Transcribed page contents
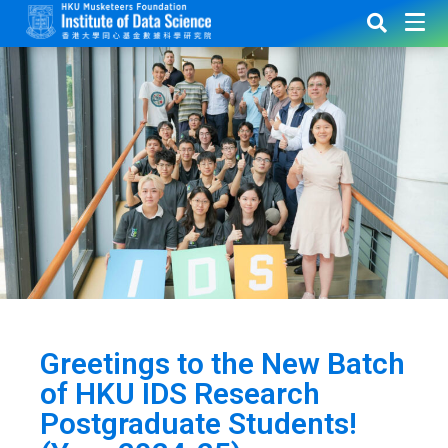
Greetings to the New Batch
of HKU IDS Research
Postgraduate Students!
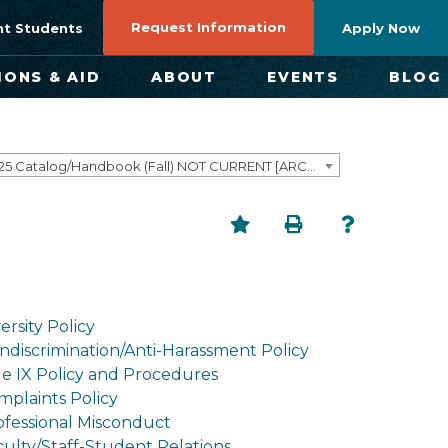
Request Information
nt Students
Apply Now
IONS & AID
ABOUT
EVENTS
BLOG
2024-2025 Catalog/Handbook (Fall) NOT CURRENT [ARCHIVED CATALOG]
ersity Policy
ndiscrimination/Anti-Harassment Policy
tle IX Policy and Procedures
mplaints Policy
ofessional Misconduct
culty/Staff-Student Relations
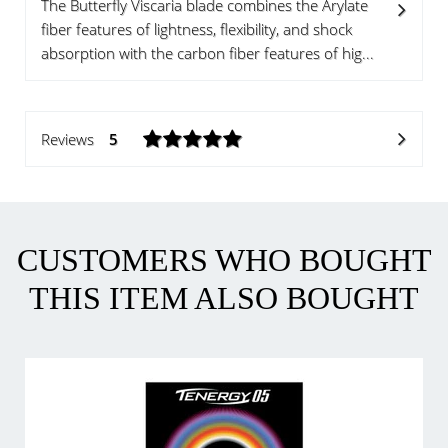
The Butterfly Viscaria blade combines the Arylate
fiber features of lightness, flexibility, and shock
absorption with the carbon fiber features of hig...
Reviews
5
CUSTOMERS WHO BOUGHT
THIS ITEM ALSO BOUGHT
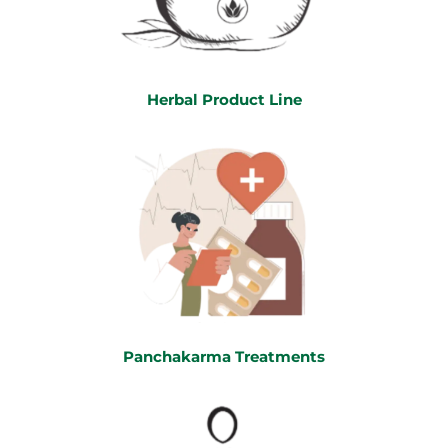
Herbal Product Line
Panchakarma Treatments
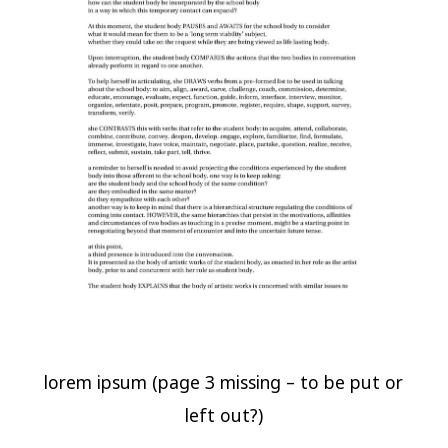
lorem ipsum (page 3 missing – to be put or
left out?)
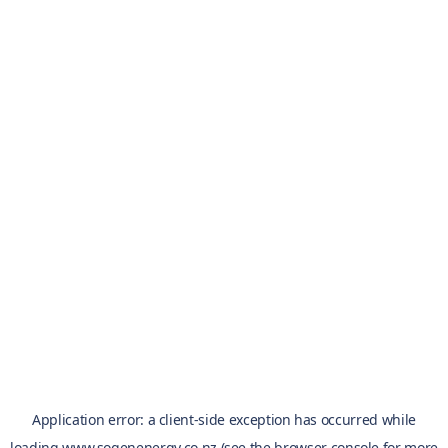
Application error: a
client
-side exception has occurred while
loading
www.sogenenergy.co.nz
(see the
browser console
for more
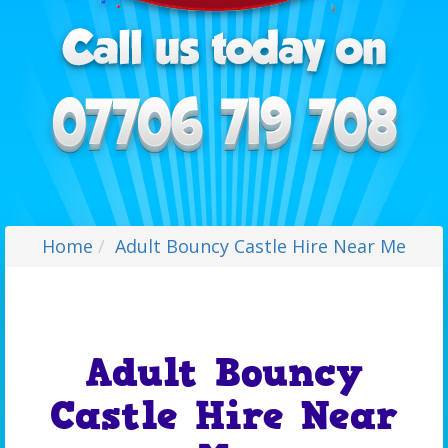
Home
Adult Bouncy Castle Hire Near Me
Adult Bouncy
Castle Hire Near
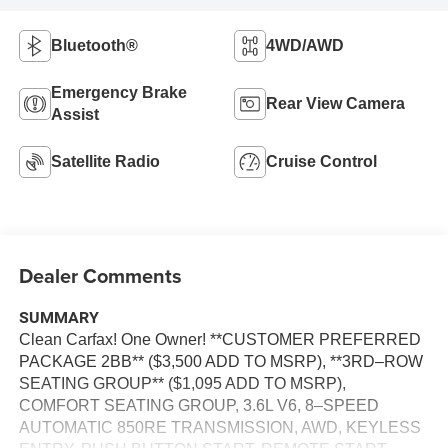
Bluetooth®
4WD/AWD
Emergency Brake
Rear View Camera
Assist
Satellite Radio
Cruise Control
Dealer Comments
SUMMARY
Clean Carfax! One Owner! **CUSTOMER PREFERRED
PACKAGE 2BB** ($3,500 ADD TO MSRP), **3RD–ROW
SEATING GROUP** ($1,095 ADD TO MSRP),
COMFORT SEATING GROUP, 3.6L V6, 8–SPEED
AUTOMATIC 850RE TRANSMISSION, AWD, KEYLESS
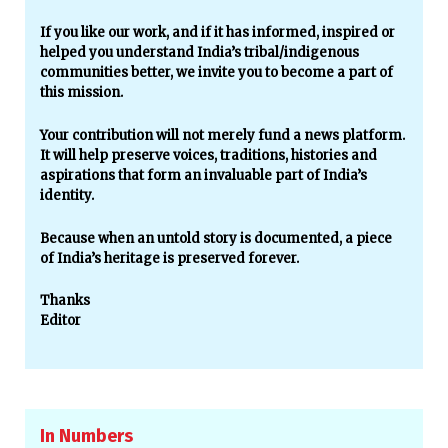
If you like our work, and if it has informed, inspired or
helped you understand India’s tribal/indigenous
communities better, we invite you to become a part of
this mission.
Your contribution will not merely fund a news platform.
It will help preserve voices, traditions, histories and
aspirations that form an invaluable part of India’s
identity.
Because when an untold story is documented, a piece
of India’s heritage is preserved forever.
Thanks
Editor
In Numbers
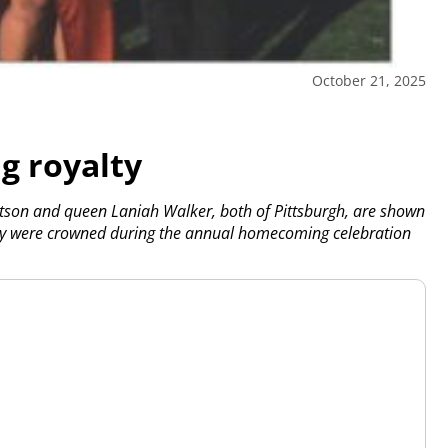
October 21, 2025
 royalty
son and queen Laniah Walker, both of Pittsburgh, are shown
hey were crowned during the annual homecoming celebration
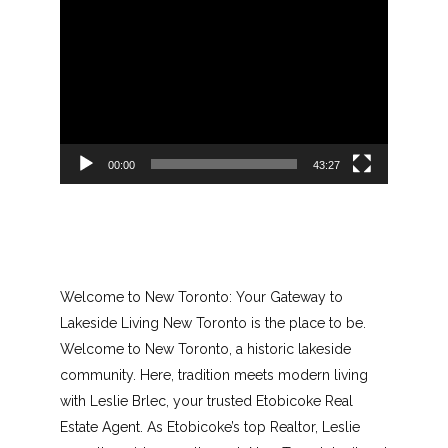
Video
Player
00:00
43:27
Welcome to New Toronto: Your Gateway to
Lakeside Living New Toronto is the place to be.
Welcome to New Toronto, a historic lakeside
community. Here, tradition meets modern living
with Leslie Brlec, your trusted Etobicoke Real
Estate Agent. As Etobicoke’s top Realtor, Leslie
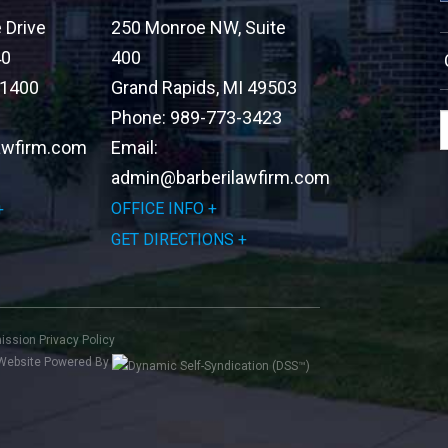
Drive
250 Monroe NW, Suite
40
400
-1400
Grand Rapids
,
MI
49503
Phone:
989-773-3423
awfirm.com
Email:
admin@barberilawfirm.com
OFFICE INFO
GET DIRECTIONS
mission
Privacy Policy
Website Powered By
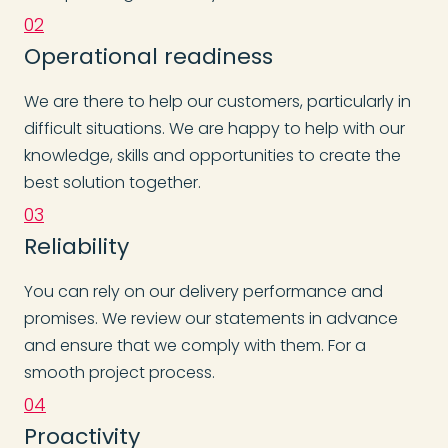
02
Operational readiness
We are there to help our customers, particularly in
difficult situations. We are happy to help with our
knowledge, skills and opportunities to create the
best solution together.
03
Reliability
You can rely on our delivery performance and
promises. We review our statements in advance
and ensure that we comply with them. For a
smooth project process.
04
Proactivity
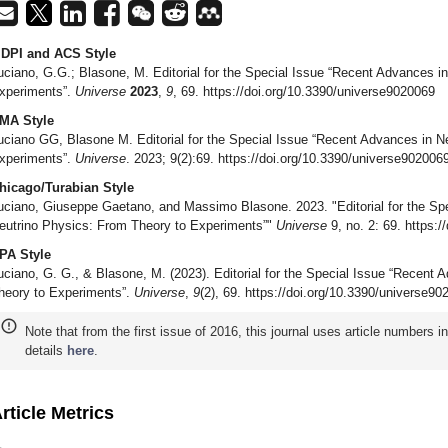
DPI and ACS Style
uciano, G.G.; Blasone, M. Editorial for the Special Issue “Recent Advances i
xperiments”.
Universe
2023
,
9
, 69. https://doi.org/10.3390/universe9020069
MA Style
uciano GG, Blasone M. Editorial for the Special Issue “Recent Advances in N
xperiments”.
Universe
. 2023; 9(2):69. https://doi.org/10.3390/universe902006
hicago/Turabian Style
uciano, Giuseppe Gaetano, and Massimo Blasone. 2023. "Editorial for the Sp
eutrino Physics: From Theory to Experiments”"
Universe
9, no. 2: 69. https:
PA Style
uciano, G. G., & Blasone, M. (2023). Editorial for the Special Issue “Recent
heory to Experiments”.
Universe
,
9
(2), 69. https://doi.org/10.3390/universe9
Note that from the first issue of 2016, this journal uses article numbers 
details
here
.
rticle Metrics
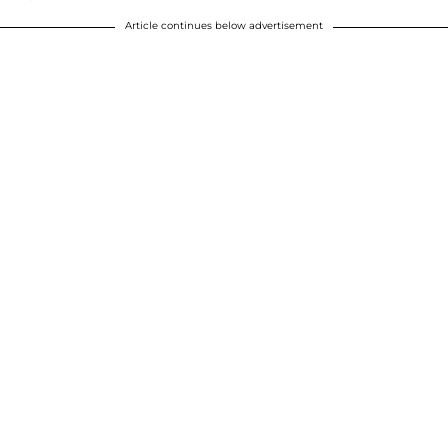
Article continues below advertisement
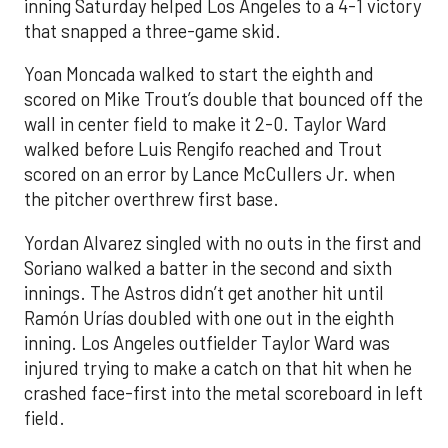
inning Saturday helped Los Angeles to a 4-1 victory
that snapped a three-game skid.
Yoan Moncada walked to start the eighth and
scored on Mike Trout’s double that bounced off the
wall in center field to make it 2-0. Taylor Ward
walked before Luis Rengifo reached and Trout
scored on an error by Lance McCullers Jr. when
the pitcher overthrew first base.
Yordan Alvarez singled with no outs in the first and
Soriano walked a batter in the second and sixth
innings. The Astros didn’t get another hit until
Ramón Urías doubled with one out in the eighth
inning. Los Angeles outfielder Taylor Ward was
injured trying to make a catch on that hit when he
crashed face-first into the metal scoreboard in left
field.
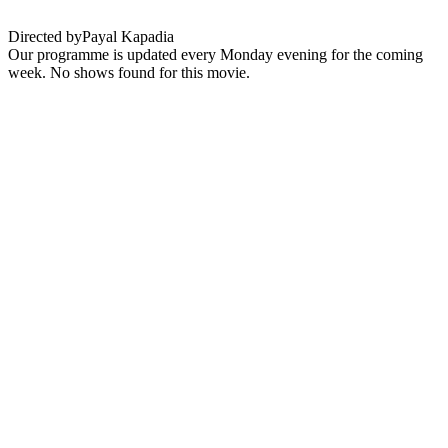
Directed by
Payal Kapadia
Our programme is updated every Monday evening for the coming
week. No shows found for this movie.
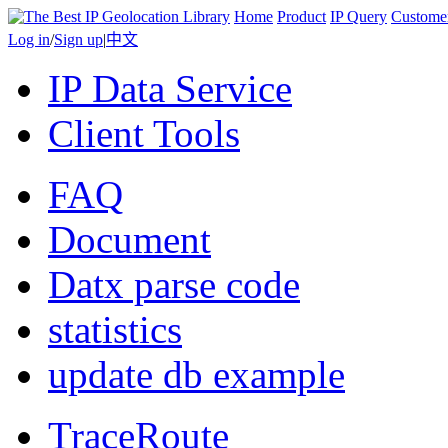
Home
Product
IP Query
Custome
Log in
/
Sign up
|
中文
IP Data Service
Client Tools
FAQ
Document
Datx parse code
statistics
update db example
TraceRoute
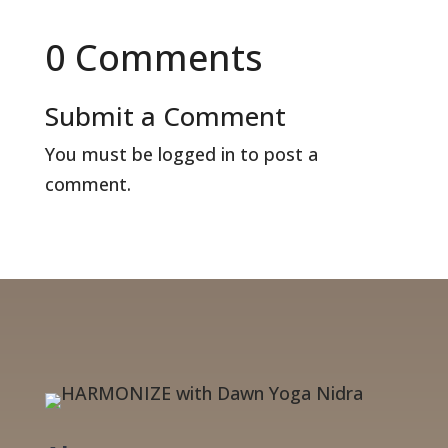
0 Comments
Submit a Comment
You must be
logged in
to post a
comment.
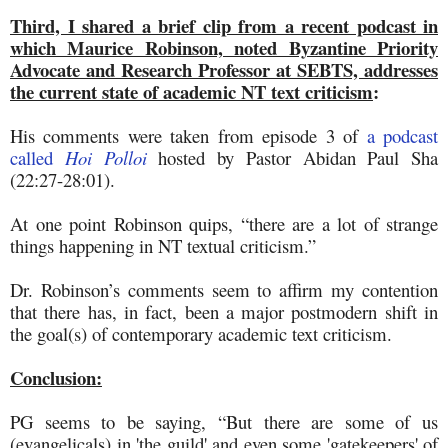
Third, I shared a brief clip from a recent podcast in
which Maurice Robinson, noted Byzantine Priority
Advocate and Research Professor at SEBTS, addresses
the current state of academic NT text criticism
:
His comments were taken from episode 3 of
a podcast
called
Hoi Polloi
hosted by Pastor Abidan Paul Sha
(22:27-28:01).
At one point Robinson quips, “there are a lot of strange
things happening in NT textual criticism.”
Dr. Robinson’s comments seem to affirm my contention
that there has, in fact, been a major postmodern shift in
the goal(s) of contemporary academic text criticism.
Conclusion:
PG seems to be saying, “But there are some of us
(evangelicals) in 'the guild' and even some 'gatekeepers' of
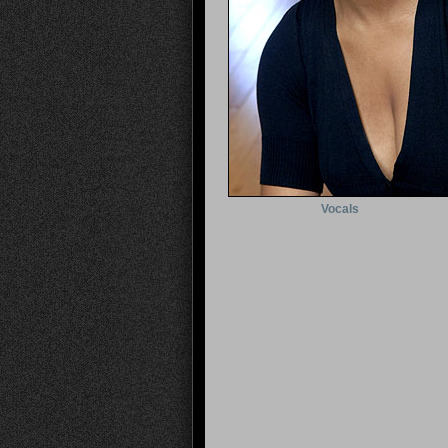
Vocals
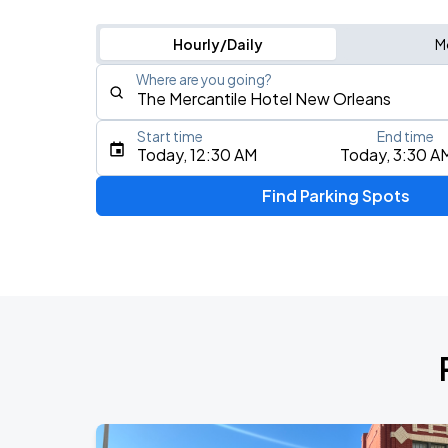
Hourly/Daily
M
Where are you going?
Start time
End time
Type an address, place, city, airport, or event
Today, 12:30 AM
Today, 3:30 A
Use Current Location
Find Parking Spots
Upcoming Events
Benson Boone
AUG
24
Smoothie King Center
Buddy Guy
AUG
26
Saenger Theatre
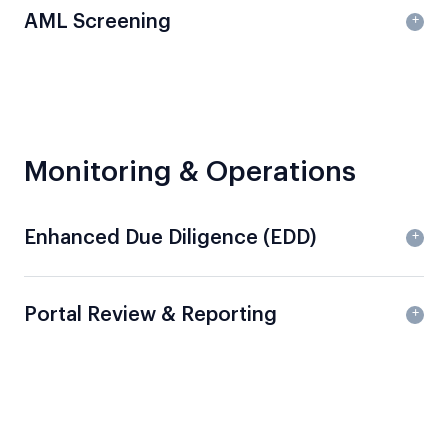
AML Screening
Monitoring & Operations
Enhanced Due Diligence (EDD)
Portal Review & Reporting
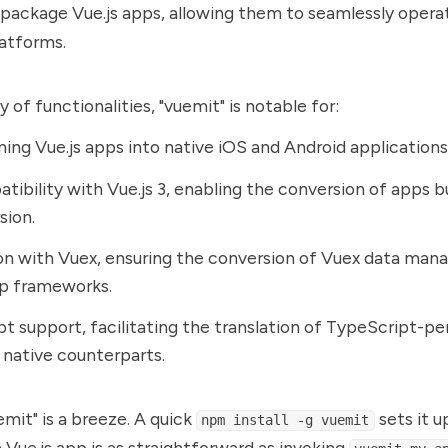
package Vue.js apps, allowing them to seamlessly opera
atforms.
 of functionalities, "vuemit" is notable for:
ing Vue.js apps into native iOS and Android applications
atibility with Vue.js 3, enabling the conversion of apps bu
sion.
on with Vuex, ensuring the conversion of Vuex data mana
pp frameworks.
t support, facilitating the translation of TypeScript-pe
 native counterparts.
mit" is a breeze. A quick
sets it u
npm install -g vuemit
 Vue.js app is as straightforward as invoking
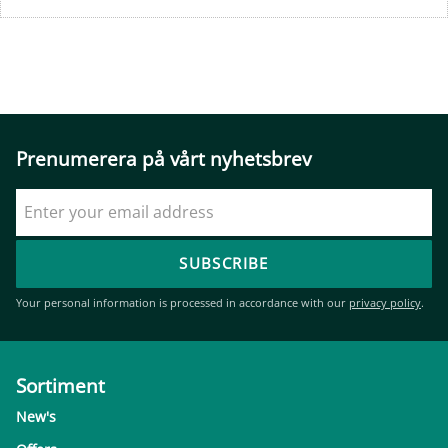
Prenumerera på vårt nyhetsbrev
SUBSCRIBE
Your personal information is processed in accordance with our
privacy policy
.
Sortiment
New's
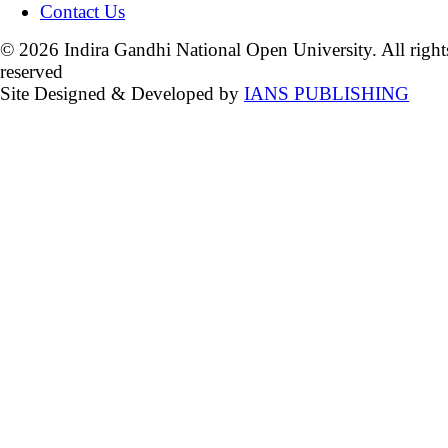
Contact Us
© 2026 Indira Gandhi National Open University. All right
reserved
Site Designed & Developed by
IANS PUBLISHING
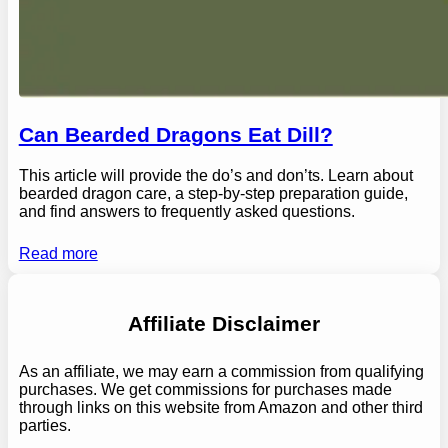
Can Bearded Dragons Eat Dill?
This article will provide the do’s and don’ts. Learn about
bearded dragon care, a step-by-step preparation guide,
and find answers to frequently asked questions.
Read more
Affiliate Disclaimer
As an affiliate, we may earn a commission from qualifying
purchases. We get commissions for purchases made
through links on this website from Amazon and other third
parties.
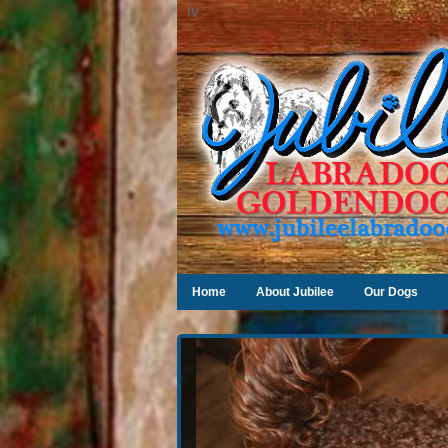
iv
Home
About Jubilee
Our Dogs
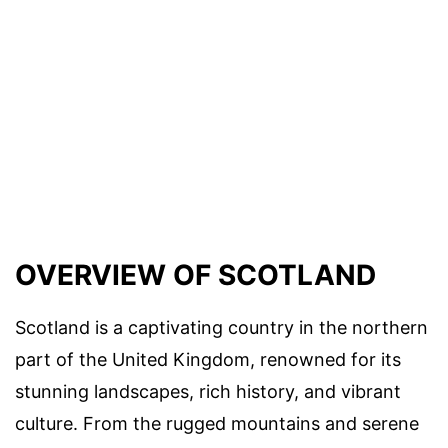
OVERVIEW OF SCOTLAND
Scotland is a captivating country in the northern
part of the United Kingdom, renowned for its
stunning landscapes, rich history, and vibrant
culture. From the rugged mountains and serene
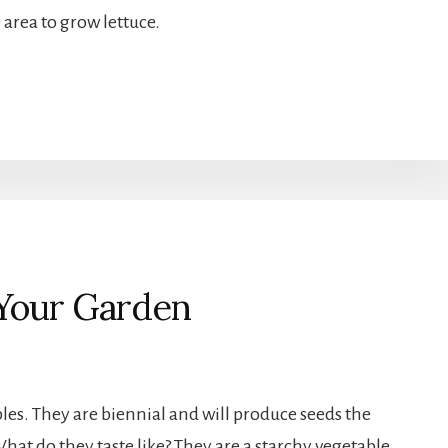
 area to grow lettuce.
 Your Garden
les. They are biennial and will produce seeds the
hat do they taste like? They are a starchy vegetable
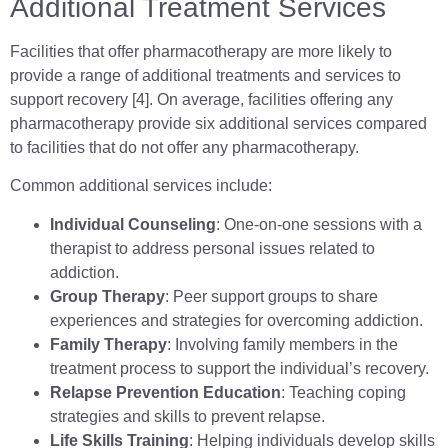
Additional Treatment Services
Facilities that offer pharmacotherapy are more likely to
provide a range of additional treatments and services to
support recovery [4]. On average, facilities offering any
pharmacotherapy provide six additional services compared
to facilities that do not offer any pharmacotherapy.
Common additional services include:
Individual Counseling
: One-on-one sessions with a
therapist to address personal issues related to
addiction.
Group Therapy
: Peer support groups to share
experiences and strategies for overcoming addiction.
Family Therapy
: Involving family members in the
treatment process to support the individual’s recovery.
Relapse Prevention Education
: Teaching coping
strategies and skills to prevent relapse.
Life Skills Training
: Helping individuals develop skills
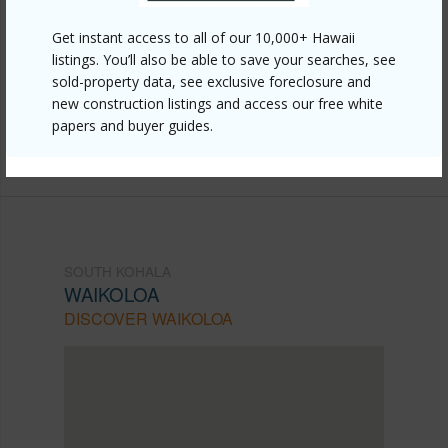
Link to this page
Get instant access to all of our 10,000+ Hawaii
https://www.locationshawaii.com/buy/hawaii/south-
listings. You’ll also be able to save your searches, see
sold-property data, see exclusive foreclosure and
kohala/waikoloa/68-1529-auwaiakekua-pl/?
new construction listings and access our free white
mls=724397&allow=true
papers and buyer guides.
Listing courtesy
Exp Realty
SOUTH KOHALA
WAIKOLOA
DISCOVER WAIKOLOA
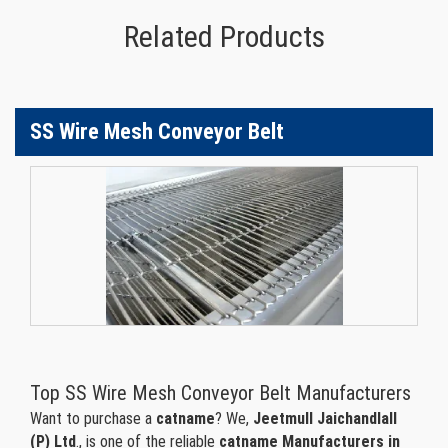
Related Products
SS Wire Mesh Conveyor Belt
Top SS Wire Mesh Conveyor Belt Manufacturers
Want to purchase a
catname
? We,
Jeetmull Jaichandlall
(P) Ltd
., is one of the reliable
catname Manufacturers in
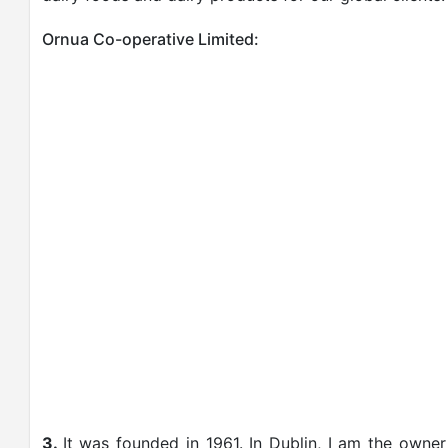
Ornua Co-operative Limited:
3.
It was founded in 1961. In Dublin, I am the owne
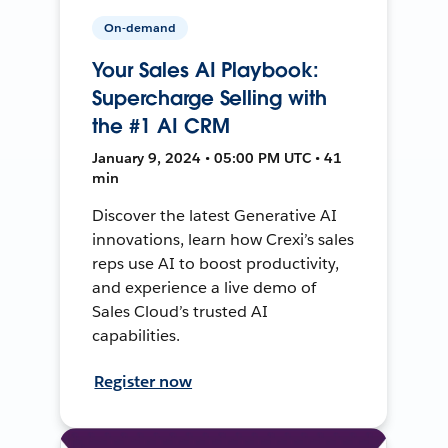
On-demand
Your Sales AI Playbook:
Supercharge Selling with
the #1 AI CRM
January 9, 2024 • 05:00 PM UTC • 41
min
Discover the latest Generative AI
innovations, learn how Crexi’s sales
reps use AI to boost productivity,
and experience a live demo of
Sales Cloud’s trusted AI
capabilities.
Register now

__Exercise description__.
Exactly the lines above, from the one containing "Directed by" down to the one containing "update db example", are to be repeated, including both ends. Pictures are not part of the copy.

__Exercise output__.
Directed by
Payal Kapadia
Our programme is updated every Monday evening for the coming
week. No shows found for this movie.
Home
Product
IP Query
Custome
Log in
/
Sign up
|
中文
IP Data Service
Client Tools
FAQ
Document
Datx parse code
statistics
update db example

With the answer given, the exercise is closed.